ORANGE, Conn.--(BUSINESS WIRE)--AVANGRID, Inc. (NYSE: AGR), a leading sustainable energy company, announced today that it has received Nuclear Regulatory Commission (NRC) approval for its proposed PNM Resources, Inc. (NYSE: PNMR) merger. NRC approval represents the sixth governmental approval. The only remaining approval is from the New Mexico Public Regulation Commission (NMPRC). The other governmental entities that have approved the merger are:


  • Hart-Scott-Rodino Antitrust Clearance – January 20, 2021
  • Committee on Foreign Investment – February 1, 2021
  • Federal Communications Commission – March 10, 2021
  • Federal Energy Regulatory Commission – April 20, 2021
  • Public Utility Commission of Texas – May 13, 2021

“This merger brings many benefits to customers and communities in New Mexico and we are encouraged by the continued approvals,” said Dennis V. Arriola, CEO of AVANGRID. “We look forward to working with PNM and the people of New Mexico to spur economic growth and accelerate the clean energy transformation.”

To date, a majority of the parties (thirteen in total) that have intervened in the NMPRC proceeding have either signed or are seeking to add their signatures to the stipulation filed to resolve the issues in the NMPRC proceeding. The customer benefits in the stipulation include:

  • $50 million in customer rate credits over three years;
  • $6 million in COVID arrearages relief for customers;
  • $15 million for low-income customer energy-efficiency assistance; and
  • $2 million to bring electricity to low-income, remote customers.
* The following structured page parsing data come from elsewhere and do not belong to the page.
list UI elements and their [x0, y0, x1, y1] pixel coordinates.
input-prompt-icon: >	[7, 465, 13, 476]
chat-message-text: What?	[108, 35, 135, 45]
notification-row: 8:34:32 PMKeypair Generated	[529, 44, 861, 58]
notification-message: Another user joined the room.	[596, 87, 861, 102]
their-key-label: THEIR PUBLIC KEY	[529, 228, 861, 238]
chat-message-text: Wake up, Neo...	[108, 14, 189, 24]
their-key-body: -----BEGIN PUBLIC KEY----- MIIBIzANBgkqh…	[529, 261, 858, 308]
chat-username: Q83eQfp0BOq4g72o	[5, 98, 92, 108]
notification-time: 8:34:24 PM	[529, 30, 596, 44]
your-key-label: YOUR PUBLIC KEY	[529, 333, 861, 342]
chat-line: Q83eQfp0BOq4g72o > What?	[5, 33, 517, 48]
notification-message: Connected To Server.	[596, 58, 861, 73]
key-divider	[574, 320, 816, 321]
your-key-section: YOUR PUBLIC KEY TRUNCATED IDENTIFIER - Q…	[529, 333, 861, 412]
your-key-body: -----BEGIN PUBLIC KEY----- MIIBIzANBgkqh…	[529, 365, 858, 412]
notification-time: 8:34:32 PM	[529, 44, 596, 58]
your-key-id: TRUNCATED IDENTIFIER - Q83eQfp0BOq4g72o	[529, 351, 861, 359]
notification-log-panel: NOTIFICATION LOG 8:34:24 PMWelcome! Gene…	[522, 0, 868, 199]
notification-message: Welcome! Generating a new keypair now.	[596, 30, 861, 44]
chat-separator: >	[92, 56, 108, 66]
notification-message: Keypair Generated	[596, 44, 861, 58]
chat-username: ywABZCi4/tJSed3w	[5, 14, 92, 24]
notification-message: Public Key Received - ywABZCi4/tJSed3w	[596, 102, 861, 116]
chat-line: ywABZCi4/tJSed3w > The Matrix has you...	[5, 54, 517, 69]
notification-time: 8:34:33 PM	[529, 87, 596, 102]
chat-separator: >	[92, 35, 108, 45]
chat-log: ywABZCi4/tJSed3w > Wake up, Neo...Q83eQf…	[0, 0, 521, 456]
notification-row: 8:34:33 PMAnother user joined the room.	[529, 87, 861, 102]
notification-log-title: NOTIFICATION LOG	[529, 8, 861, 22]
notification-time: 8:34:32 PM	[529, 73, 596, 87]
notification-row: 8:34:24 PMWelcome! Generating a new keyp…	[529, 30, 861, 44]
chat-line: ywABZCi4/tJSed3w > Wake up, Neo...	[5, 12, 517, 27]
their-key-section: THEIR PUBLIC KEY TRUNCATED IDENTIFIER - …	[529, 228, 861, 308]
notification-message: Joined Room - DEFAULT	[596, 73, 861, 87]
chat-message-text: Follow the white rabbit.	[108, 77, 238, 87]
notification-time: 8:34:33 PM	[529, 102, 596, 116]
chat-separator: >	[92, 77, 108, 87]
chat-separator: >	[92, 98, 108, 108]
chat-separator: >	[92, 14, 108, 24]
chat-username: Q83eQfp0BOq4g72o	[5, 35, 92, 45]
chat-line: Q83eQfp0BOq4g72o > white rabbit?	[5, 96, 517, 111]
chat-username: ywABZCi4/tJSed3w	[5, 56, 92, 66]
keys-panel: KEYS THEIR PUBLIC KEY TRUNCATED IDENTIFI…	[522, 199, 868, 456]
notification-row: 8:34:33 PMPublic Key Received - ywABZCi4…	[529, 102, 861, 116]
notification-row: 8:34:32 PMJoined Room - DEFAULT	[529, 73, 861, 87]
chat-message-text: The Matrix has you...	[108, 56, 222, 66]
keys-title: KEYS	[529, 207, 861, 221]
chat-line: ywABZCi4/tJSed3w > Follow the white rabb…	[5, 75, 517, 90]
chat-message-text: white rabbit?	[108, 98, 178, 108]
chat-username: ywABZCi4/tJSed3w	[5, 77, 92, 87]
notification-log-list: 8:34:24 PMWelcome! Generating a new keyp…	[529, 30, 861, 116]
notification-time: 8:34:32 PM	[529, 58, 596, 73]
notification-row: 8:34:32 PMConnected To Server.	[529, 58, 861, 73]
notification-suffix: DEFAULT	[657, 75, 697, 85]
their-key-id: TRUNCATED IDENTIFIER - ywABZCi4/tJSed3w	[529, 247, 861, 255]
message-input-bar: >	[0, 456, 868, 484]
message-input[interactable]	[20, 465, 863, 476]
The stipulation includes additional economic development for New Mexico:

  • 150 new full-time jobs over three years that will remain no less than five years thereafter;
  • $7.5 million in additional economic development funds;
  • $12.5 million in economic development contributions to community groups in the Four Corners region over five years ($2.5 million/year);
  • Improvements to the energy transition displaced worker assistance fund relating to the closure of the San Juan Generating Station; and
  • Free access to streetlighting poles for local governments for wireless internet access for 3 years.

The NMPRC hearing examiner is expected to hold a conference among parties on May 28.
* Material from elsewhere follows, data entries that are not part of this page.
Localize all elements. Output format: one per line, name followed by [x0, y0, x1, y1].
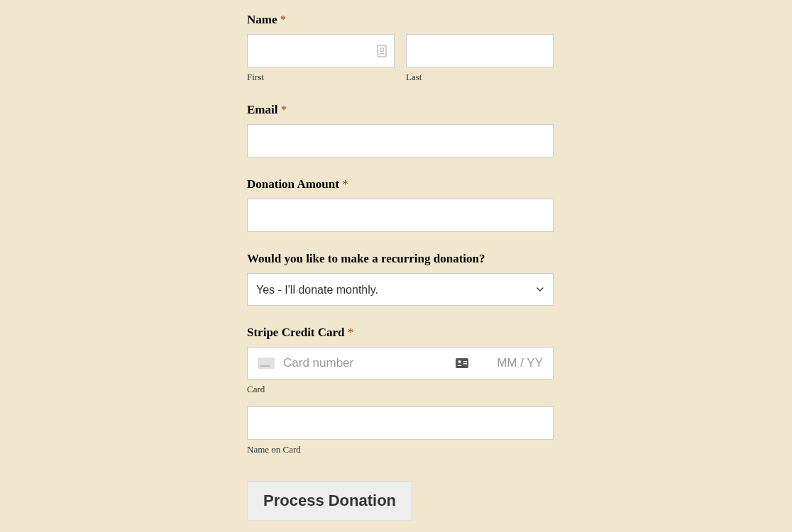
first-name-sublabel: First: [247, 72, 395, 83]
name-field-group: Name * First Las: [247, 13, 554, 83]
recurring-label: Would you like to make a recurring donat…: [247, 252, 554, 266]
svg-point-3: [458, 360, 461, 363]
process-donation-button[interactable]: Process Donation: [247, 481, 412, 521]
recurring-select[interactable]: Yes - I'll donate monthly.: [247, 273, 554, 306]
name-label-text: Name: [247, 13, 277, 26]
donation-amount-field-group: Donation Amount *: [247, 177, 554, 232]
svg-rect-5: [463, 363, 467, 365]
name-row: First Last: [247, 34, 554, 83]
name-required-asterisk: *: [280, 13, 287, 26]
card-number-placeholder: Card number: [283, 356, 447, 370]
donation-amount-label: Donation Amount *: [247, 177, 554, 192]
card-sublabel: Card: [247, 384, 554, 395]
last-name-col: Last: [406, 34, 554, 83]
name-on-card-input[interactable]: [247, 406, 554, 440]
id-badge-icon: [456, 358, 468, 368]
first-name-input[interactable]: [247, 34, 395, 67]
stripe-card-input[interactable]: Card number MM / YY: [247, 347, 554, 379]
donation-amount-label-text: Donation Amount: [247, 177, 339, 191]
stripe-field-group: Stripe Credit Card * Card number MM / YY…: [247, 326, 554, 455]
email-label-text: Email: [247, 103, 277, 116]
donation-form: Name * First Las: [247, 13, 554, 521]
email-field-group: Email *: [247, 103, 554, 157]
first-name-col: First: [247, 34, 395, 83]
donation-amount-input[interactable]: [247, 199, 554, 232]
expiry-placeholder: MM / YY: [497, 356, 543, 370]
last-name-input[interactable]: [406, 34, 554, 67]
donation-amount-required-asterisk: *: [342, 177, 348, 191]
stripe-required-asterisk: *: [348, 326, 354, 339]
first-name-wrapper: [247, 34, 395, 67]
last-name-sublabel: Last: [406, 72, 554, 83]
stripe-label: Stripe Credit Card *: [247, 326, 554, 340]
email-label: Email *: [247, 103, 554, 117]
email-input[interactable]: [247, 124, 554, 157]
svg-point-1: [380, 48, 384, 51]
name-label: Name *: [247, 13, 554, 27]
name-on-card-sublabel: Name on Card: [247, 444, 554, 455]
svg-rect-4: [463, 361, 467, 362]
email-required-asterisk: *: [281, 103, 287, 116]
contact-card-icon: [376, 45, 387, 57]
credit-card-icon: [258, 358, 275, 369]
stripe-label-text: Stripe Credit Card: [247, 326, 345, 339]
recurring-field-group: Would you like to make a recurring donat…: [247, 252, 554, 306]
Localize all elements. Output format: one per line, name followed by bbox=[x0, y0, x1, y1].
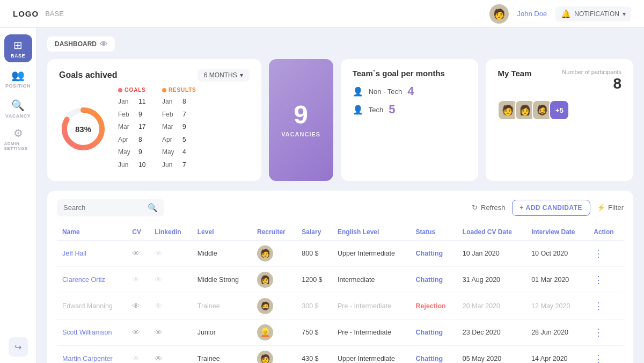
action-menu[interactable]: ⋮ bbox=[588, 319, 624, 345]
col-cv-date: Loaded CV Date bbox=[457, 224, 526, 241]
logout-button[interactable]: ↪ bbox=[9, 337, 28, 357]
dot-icon bbox=[118, 88, 122, 92]
table-row: Scott Williamson 👁 👁 Junior 👱 750 $ Pre … bbox=[57, 319, 624, 345]
salary: 430 $ bbox=[296, 345, 332, 363]
cv-icon[interactable]: 👁 bbox=[127, 345, 149, 363]
salary: 800 $ bbox=[296, 240, 332, 266]
english-level: Pre - Intermediate bbox=[332, 293, 410, 319]
linkedin-icon[interactable]: 👁 bbox=[149, 345, 192, 363]
my-team-header: My Team Number of participants 8 bbox=[497, 69, 621, 92]
tech-value: 5 bbox=[389, 103, 404, 117]
vacancies-number: 9 bbox=[294, 102, 308, 128]
goals-data-row: May9 bbox=[118, 147, 149, 158]
candidate-name: Jeff Hall bbox=[57, 240, 127, 266]
gear-icon: ⚙ bbox=[13, 127, 23, 140]
donut-chart: 83% bbox=[59, 105, 107, 153]
cv-icon[interactable]: 👁 bbox=[127, 293, 149, 319]
sidebar-item-position[interactable]: 👥 POSITION bbox=[4, 64, 32, 92]
english-level: Upper Intermediate bbox=[332, 345, 410, 363]
goals-body: 83% GOALS Jan11 Feb9 Mar17 Apr8 bbox=[59, 87, 250, 171]
recruiter-avatar: 👩 bbox=[252, 266, 296, 293]
cv-date: 20 Mar 2020 bbox=[457, 293, 526, 319]
status-badge: Chatting bbox=[410, 319, 457, 345]
tech-label: Tech bbox=[369, 106, 383, 114]
sidebar-item-vacancy[interactable]: 🔍 VACANCY bbox=[4, 95, 32, 122]
goals-col-header: GOALS bbox=[118, 87, 149, 93]
col-recruiter: Recruiter bbox=[252, 224, 296, 241]
status-badge: Chatting bbox=[410, 345, 457, 363]
goals-column: GOALS Jan11 Feb9 Mar17 Apr8 May9 Jun10 bbox=[118, 87, 149, 171]
results-column: RESULTS Jan8 Feb7 Mar9 Apr5 May4 Jun7 bbox=[162, 87, 196, 171]
top-navigation: LOGO BASE 🧑 John Doe 🔔 NOTIFICATION ▾ bbox=[0, 0, 644, 28]
col-salary: Salary bbox=[296, 224, 332, 241]
table-row: Jeff Hall 👁 👁 Middle 🧑 800 $ Upper Inter… bbox=[57, 240, 624, 266]
interview-date: 01 Mar 2020 bbox=[526, 266, 588, 293]
chevron-down-icon: ▾ bbox=[623, 10, 626, 18]
refresh-button[interactable]: ↻ Refresh bbox=[472, 204, 506, 212]
notification-button[interactable]: 🔔 NOTIFICATION ▾ bbox=[555, 6, 631, 21]
linkedin-icon[interactable]: 👁 bbox=[149, 293, 192, 319]
period-button[interactable]: 6 MONTHS ▾ bbox=[197, 69, 250, 82]
team-goal-card: Team`s goal per months 👤 Non - Tech 4 👤 … bbox=[341, 59, 479, 181]
candidate-name: Martin Carpenter bbox=[57, 345, 127, 363]
bell-icon: 🔔 bbox=[561, 9, 571, 19]
sidebar-item-label: VACANCY bbox=[5, 113, 31, 119]
participants-count: 8 bbox=[562, 75, 621, 92]
cv-date: 05 May 2020 bbox=[457, 345, 526, 363]
period-label: 6 MONTHS bbox=[204, 71, 237, 79]
col-cv: CV bbox=[127, 224, 149, 241]
my-team-title: My Team bbox=[497, 69, 531, 78]
level: Middle Strong bbox=[192, 266, 252, 293]
table-header-row: Name CV Linkedin Level Recruiter Salary … bbox=[57, 224, 624, 241]
cv-icon[interactable]: 👁 bbox=[127, 266, 149, 293]
layout: ⊞ BASE 👥 POSITION 🔍 VACANCY ⚙ ADMIN SETT… bbox=[0, 28, 644, 363]
col-linkedin: Linkedin bbox=[149, 224, 192, 241]
add-candidate-label: + ADD CANDIDATE bbox=[520, 204, 583, 212]
goals-data-row: Mar17 bbox=[118, 121, 149, 133]
filter-button[interactable]: ⚡ Filter bbox=[597, 204, 624, 212]
interview-date: 12 May 2020 bbox=[526, 293, 588, 319]
recruiter-avatar: 🧑 bbox=[252, 240, 296, 266]
action-menu[interactable]: ⋮ bbox=[588, 293, 624, 319]
person-icon: 👤 bbox=[353, 86, 363, 97]
refresh-icon: ↻ bbox=[472, 204, 478, 212]
sidebar-item-base[interactable]: ⊞ BASE bbox=[4, 34, 32, 62]
vacancies-label: VACANCIES bbox=[281, 131, 320, 137]
candidate-name: Clarence Ortiz bbox=[57, 266, 127, 293]
search-icon: 🔍 bbox=[148, 203, 158, 213]
results-data-row: Jan8 bbox=[162, 96, 196, 108]
avatar: 🧑 bbox=[489, 4, 509, 24]
search-input[interactable] bbox=[63, 204, 143, 212]
salary: 300 $ bbox=[296, 293, 332, 319]
action-menu[interactable]: ⋮ bbox=[588, 240, 624, 266]
table-row: Edward Manning 👁 👁 Trainee 🧔 300 $ Pre -… bbox=[57, 293, 624, 319]
my-team-card: My Team Number of participants 8 🧑 👩 🧔 +… bbox=[486, 59, 633, 181]
search-icon: 🔍 bbox=[11, 99, 25, 112]
cv-icon[interactable]: 👁 bbox=[127, 240, 149, 266]
team-goal-title: Team`s goal per months bbox=[353, 69, 467, 78]
dot-icon bbox=[162, 88, 166, 92]
user-name[interactable]: John Doe bbox=[517, 10, 547, 18]
linkedin-icon[interactable]: 👁 bbox=[149, 319, 192, 345]
cv-icon[interactable]: 👁 bbox=[127, 319, 149, 345]
dashboard-tab[interactable]: DASHBOARD 👁 bbox=[47, 37, 115, 52]
add-candidate-button[interactable]: + ADD CANDIDATE bbox=[512, 200, 591, 216]
action-menu[interactable]: ⋮ bbox=[588, 266, 624, 293]
goals-data-row: Jun10 bbox=[118, 159, 149, 171]
app-name: BASE bbox=[45, 10, 64, 18]
table-section: 🔍 ↻ Refresh + ADD CANDIDATE ⚡ Filter bbox=[47, 191, 633, 363]
action-menu[interactable]: ⋮ bbox=[588, 345, 624, 363]
salary: 1200 $ bbox=[296, 266, 332, 293]
sidebar-item-admin[interactable]: ⚙ ADMIN SETTINGS bbox=[4, 125, 32, 153]
team-avatars: 🧑 👩 🧔 +5 bbox=[497, 100, 621, 120]
interview-date: 10 Oct 2020 bbox=[526, 240, 588, 266]
tech-row: 👤 Tech 5 bbox=[353, 103, 467, 117]
linkedin-icon[interactable]: 👁 bbox=[149, 266, 192, 293]
linkedin-icon[interactable]: 👁 bbox=[149, 240, 192, 266]
col-status: Status bbox=[410, 224, 457, 241]
recruiter-avatar: 🧑 bbox=[252, 345, 296, 363]
interview-date: 14 Apr 2020 bbox=[526, 345, 588, 363]
participants-info: Number of participants 8 bbox=[562, 69, 621, 92]
col-action: Action bbox=[588, 224, 624, 241]
col-name: Name bbox=[57, 224, 127, 241]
About AVANGRID: AVANGRID, Inc. (NYSE: AGR) aspires to be the leading sustainable energy company in the United States. Headquartered in Orange, CT with approximately $38 billion in assets and operations in 24 U.S. states, AVANGRID has two primary lines of business: Avangrid Networks and Avangrid Renewables. Avangrid Networks owns and operates eight electric and natural gas utilities, serving more than 3.3 million customers in New York and New England. Avangrid Renewables owns and operates a portfolio of renewable energy generation facilities across the United States. AVANGRID employs approximately 7,000 people and has been recognized by Forbes and Just Capital as one of the 2021 JUST 100 companies – a list of America’s best corporate citizens – and was ranked number one within the utility sector for its commitment to the environment and the communities it serves. The company supports the U.N.’s Sustainable Development Goals and was named among the World’s Most Ethical Companies in 2021 for the third consecutive year by the Ethisphere Institute. For more information, visit www.avangrid.com.
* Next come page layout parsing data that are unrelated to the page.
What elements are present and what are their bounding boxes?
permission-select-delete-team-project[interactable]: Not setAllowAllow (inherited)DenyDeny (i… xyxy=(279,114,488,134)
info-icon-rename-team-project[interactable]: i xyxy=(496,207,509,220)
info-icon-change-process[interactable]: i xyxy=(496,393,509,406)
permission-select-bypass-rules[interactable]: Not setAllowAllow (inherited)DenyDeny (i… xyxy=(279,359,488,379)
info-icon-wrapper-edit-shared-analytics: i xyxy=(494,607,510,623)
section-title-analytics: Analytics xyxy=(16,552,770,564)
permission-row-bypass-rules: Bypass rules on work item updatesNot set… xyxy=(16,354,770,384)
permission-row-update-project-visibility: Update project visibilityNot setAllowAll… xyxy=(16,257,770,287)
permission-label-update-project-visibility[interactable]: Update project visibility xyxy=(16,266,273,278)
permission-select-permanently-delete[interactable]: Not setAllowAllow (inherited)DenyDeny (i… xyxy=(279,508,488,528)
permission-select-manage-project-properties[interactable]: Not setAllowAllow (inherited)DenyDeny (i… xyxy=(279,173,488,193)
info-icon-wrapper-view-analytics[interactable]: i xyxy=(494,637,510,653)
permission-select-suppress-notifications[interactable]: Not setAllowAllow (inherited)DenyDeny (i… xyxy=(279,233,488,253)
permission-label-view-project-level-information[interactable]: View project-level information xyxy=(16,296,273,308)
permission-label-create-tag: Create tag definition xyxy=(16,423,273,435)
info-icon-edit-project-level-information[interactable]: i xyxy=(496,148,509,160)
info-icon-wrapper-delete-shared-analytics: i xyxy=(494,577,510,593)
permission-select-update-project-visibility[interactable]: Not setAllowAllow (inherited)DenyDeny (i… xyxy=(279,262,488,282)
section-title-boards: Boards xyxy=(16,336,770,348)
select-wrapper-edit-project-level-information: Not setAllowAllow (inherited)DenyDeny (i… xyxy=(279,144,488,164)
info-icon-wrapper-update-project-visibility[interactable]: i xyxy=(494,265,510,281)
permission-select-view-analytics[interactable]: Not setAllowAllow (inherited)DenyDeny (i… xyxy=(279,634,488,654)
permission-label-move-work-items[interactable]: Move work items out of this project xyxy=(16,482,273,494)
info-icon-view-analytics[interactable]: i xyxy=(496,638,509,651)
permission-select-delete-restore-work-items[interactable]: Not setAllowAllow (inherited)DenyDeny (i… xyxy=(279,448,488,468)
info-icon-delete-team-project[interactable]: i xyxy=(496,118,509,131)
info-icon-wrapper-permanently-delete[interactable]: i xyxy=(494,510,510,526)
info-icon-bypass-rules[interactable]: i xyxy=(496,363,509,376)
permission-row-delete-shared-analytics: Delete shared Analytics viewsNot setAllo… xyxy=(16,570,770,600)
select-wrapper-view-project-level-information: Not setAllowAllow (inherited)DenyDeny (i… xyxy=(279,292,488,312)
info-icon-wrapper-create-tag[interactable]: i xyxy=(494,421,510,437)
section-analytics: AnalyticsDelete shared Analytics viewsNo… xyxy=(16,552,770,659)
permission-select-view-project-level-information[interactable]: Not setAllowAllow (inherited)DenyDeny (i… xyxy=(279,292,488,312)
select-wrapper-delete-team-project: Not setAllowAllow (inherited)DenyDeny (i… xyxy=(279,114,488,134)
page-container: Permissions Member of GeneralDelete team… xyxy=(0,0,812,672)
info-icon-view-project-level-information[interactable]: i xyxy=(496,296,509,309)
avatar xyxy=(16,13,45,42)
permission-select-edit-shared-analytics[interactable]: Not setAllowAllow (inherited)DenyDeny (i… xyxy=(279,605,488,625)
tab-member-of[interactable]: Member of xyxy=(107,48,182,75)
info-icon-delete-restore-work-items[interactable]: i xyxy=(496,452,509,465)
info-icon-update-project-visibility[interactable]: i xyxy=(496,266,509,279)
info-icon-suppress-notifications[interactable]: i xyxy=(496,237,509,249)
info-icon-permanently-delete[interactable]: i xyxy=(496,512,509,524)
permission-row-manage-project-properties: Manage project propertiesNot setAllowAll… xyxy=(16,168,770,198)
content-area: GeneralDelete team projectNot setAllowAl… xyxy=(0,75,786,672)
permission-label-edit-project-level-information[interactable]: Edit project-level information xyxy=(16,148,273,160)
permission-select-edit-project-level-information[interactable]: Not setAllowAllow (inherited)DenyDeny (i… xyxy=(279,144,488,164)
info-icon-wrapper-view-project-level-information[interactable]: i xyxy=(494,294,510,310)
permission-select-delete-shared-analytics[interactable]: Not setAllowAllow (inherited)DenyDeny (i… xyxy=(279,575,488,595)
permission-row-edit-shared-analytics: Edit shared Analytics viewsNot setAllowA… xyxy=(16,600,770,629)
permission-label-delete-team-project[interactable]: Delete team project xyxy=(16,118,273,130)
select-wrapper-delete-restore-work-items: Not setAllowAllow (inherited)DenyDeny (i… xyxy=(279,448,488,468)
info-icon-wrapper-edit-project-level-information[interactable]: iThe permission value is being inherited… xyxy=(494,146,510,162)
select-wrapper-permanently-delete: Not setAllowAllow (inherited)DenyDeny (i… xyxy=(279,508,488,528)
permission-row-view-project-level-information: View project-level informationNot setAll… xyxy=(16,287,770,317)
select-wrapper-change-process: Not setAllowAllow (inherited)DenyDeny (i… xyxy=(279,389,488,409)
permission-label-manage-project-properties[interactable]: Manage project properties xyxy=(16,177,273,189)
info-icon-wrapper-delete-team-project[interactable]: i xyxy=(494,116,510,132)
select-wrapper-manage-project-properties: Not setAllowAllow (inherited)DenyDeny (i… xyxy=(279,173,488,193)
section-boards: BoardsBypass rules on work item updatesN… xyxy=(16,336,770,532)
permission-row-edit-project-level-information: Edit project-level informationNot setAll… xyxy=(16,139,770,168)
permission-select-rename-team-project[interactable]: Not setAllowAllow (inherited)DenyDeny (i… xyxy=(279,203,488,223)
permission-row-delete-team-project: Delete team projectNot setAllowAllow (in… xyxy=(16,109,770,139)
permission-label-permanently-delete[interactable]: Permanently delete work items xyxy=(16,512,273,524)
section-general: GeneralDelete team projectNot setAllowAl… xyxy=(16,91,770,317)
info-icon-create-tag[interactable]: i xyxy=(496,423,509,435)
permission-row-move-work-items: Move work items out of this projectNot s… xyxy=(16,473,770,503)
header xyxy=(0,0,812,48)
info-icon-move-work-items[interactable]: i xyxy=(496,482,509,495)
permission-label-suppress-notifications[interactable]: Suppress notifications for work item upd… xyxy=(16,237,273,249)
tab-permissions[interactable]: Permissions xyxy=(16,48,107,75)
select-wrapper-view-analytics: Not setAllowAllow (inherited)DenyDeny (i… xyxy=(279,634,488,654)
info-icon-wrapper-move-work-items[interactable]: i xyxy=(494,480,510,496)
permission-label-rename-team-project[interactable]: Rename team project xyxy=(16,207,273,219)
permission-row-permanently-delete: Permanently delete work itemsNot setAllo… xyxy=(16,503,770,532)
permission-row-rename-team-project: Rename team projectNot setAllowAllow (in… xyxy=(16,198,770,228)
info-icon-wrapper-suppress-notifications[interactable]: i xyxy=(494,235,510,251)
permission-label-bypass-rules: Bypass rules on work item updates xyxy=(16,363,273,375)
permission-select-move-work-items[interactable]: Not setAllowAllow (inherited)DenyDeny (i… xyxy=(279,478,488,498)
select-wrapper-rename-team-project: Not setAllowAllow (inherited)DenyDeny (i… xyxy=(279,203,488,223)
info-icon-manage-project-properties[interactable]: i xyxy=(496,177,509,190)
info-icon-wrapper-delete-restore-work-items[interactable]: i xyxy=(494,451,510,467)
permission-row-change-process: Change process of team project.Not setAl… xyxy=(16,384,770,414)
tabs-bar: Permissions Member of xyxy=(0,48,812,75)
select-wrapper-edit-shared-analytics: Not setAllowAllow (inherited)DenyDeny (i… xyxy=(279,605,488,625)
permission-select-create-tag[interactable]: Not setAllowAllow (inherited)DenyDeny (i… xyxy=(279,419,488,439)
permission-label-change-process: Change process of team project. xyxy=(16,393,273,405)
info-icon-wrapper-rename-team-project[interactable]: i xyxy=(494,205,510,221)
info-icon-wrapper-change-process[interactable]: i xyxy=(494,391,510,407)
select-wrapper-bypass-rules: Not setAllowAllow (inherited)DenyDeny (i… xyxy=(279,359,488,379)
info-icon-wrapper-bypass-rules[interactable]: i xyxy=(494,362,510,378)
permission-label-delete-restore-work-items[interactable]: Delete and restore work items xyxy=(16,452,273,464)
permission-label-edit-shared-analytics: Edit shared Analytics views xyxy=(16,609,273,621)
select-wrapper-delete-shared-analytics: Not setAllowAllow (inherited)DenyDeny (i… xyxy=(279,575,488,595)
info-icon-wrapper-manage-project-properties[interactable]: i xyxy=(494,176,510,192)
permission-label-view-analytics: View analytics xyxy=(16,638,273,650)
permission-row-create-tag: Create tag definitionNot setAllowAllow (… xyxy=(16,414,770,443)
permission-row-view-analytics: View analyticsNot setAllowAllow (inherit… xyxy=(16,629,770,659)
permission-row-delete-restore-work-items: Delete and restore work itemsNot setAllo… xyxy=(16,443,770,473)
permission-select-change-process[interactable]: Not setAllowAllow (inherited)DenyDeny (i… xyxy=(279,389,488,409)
Forward-Looking Statements

Certain statements made in this press release for AVANGRID that relate to future events or expectations, developments, projections, estimates, intentions, goals, targets, and strategies are made pursuant to the Private Securities Litigation Reform Act of 1995. All statements contained in this Press Release that do not relate to matters of historical fact should be considered forward-looking statements, and are generally identified by words such as “may,” “will,” “would,” “can,” “expect(s),” “intend(s),” “anticipate(s),” “estimate(s),” “believe(s),” “future,” “could,” “should,” “plan(s),” “aim(s),” “assume(s)”, “project(s)”, “target(s)”), “forecast(s)”, “seek(s)” and or the negative of such terms or other variations on such terms, comparable terminology or similar expressions. These forward-looking statements generally include statements regarding the potential transaction between AVANGRID and PNM Resources, including any statements regarding the expected timetable for completing the potential merger, the ability to complete the potential merger, the expected benefits of the potential merger, projected financial information, future opportunities, and any other statements regarding AVANGRID’s and PNM Resources’ future expectations, beliefs, plans, objectives, results of operations, financial condition and cash flows, or future events or performance. Readers are cautioned that all forward-looking statements are based upon current reasonable beliefs, expectations and assumptions. AVANGRID assumes any obligation to update this information. Because actual results may differ materially from those expressed or implied by these forward-looking statements, AVANGRID cautions readers not to place undue reliance on these statements.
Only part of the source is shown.